• Task instructions: Identify each line below containing the string "khách" and copy it.

[Collected data]
- - -

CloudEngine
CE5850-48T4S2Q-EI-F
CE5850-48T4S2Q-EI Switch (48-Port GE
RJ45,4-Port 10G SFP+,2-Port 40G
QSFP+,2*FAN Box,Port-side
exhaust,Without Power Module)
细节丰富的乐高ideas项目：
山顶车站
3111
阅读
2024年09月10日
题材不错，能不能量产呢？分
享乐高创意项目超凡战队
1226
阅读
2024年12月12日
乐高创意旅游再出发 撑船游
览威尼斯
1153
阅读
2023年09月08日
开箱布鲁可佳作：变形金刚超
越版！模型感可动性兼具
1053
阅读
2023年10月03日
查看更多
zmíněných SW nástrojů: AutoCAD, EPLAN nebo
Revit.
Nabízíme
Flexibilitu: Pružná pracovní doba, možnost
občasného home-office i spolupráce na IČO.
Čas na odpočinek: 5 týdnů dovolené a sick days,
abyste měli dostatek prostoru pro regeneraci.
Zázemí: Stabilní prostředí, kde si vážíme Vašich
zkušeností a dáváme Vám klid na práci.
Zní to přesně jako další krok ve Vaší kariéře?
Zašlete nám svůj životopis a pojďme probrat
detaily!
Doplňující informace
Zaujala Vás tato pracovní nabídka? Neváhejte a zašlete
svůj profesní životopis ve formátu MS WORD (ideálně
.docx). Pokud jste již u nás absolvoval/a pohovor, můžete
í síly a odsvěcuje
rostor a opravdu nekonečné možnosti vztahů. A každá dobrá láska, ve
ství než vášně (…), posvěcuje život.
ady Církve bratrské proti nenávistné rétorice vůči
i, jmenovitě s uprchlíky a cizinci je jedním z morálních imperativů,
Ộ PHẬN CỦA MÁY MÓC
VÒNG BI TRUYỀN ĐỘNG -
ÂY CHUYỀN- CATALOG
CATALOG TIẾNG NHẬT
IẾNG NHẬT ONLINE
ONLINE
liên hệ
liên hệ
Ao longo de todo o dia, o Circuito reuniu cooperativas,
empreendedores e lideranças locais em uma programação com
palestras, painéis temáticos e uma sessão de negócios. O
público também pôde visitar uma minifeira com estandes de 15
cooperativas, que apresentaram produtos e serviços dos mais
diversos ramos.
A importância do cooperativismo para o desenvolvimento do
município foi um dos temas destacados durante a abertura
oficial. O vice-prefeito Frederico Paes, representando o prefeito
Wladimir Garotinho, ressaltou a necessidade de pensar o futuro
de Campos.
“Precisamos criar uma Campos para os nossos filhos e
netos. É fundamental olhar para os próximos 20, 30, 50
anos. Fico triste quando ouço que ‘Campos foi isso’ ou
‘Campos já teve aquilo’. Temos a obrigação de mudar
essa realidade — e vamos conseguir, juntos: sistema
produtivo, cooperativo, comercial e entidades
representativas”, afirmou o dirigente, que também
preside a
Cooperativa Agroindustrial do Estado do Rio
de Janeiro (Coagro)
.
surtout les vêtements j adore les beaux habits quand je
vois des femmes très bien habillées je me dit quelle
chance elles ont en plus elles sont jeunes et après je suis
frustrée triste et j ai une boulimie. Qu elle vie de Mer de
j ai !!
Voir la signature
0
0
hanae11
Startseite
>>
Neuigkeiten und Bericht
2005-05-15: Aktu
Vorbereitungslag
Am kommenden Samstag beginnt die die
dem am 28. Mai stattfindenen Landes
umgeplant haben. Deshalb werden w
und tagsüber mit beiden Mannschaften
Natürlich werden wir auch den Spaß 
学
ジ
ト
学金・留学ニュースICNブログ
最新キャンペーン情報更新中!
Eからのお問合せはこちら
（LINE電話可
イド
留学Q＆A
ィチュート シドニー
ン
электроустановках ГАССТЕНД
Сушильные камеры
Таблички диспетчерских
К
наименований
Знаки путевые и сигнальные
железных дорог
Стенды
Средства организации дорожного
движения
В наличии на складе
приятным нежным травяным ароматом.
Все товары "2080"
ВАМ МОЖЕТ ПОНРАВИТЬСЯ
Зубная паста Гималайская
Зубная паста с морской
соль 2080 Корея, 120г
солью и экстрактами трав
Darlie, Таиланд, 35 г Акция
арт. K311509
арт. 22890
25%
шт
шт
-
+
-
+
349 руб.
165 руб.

- - -

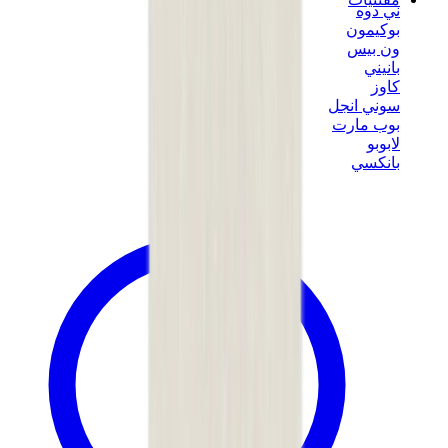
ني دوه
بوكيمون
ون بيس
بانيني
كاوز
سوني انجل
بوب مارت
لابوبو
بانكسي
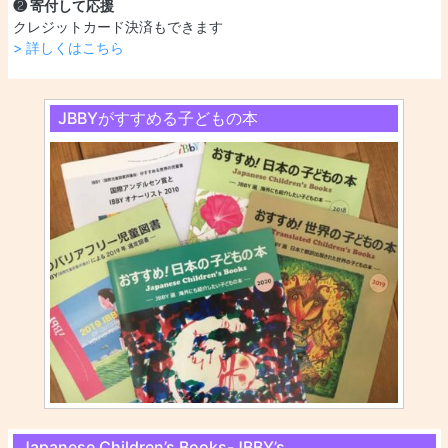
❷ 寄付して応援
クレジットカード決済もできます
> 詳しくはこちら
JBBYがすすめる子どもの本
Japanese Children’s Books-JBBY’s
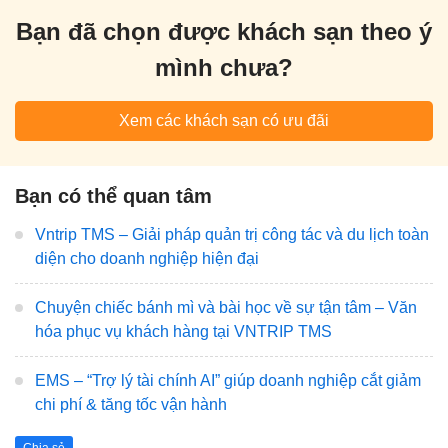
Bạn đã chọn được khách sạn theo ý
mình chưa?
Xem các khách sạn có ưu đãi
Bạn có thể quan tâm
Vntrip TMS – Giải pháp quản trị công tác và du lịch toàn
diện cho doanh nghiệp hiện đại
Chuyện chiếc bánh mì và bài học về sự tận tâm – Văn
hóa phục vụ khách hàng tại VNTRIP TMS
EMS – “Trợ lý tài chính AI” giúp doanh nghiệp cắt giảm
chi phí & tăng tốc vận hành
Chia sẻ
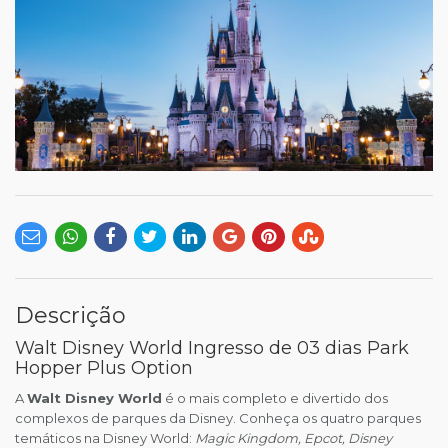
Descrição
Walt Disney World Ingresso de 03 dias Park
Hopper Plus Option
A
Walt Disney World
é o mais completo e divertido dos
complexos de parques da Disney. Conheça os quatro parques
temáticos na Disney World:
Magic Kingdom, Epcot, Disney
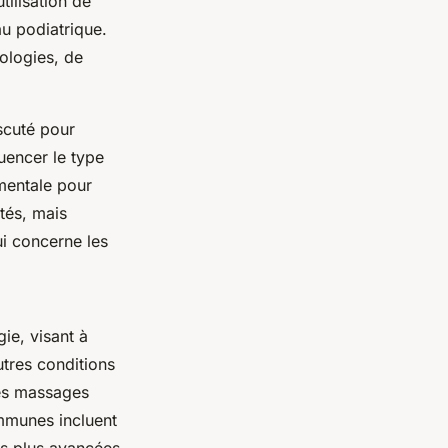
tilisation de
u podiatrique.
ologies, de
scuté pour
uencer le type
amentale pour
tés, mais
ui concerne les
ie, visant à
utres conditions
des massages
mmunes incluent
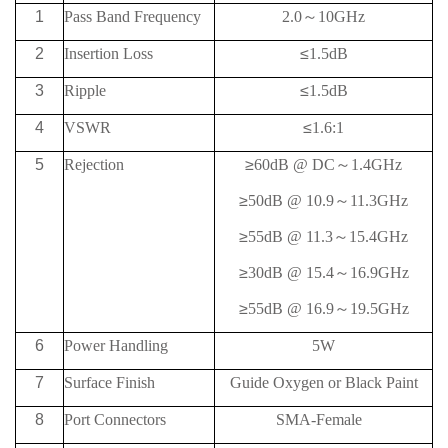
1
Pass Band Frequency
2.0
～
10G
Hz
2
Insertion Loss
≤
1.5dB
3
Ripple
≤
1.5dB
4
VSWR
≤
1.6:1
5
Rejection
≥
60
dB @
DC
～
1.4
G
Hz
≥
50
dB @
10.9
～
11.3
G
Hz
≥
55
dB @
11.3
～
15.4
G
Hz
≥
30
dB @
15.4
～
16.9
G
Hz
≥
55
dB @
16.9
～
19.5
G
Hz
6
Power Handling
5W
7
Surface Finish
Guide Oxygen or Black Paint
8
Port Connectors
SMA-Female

- - -

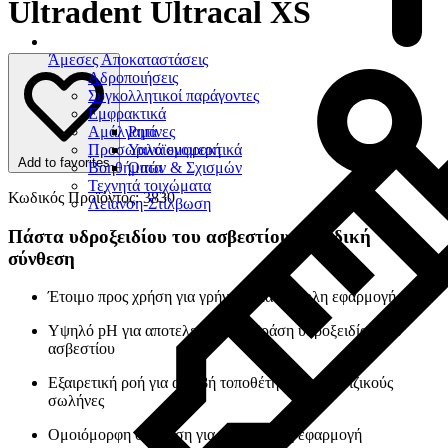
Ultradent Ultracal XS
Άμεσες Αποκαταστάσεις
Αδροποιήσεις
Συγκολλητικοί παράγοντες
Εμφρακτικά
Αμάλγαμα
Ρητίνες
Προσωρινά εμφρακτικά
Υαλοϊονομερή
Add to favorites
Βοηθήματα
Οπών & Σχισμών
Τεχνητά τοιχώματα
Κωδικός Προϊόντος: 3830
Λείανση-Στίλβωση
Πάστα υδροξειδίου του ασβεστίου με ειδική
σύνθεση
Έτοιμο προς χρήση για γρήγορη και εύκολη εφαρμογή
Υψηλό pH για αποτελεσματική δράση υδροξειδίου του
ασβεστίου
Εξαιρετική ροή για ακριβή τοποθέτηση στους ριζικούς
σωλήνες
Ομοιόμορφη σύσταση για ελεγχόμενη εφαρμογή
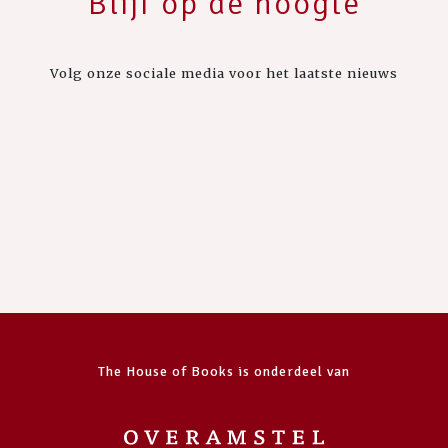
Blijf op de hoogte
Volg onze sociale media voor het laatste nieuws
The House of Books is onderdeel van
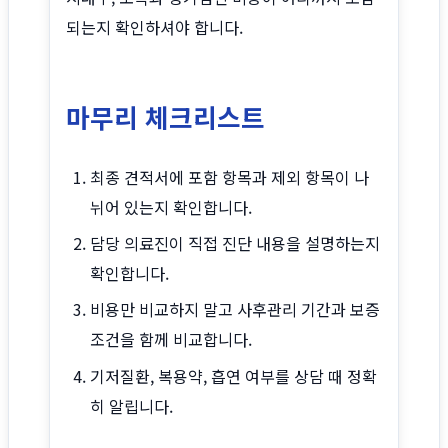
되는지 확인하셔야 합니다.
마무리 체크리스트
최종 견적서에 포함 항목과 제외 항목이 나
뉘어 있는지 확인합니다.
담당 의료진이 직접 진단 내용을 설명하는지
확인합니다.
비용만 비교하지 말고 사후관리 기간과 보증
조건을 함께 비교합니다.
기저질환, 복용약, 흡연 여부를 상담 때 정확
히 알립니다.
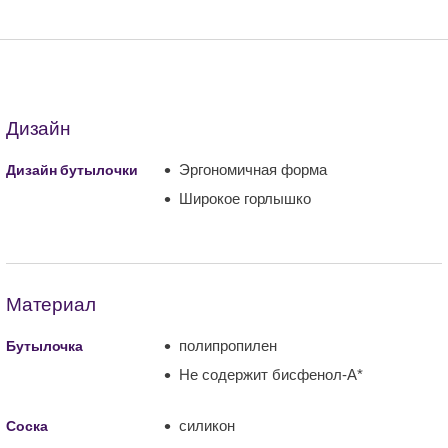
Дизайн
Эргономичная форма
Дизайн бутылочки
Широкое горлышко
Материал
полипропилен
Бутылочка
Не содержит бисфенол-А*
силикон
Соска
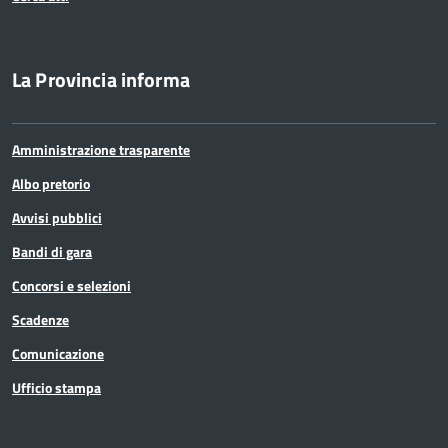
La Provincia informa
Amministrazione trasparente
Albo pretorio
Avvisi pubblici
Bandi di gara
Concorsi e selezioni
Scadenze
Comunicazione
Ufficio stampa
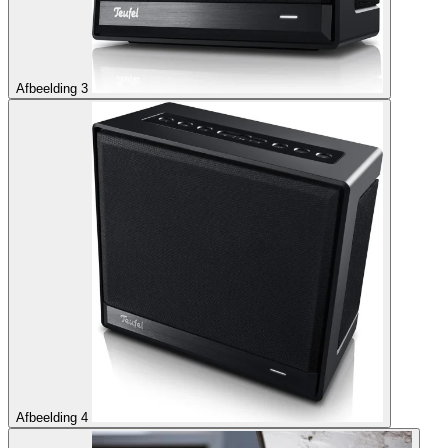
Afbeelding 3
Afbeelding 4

- - -

• Final answer:
Bạn đã chọn được khách sạn theo ý
Xem các khách sạn có ưu đãi
hóa phục vụ khách hàng tại VNTRIP TMS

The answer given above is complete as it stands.